**Exercise directions**
The lines to copy from the data below are those that hold the string "Romi".

**Supplied data**
+-------+

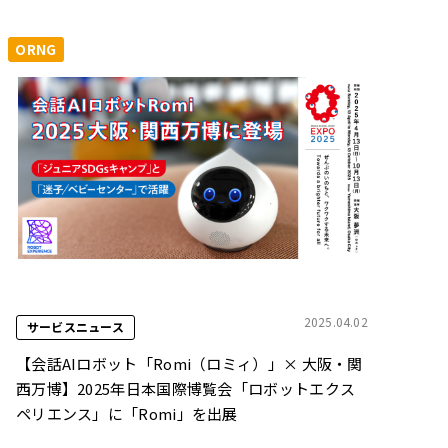
ORNG
2025.04.02
サービスニュース
【会話AIロボット「Romi（ロミィ）」× 大阪・関
西万博】2025年日本国際博覧会「ロボットエクス
ペリエンス」に「Romi」を出展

+-------+

**Solution**
【会話AIロボット「Romi（ロミィ）」× 大阪・関
ペリエンス」に「Romi」を出展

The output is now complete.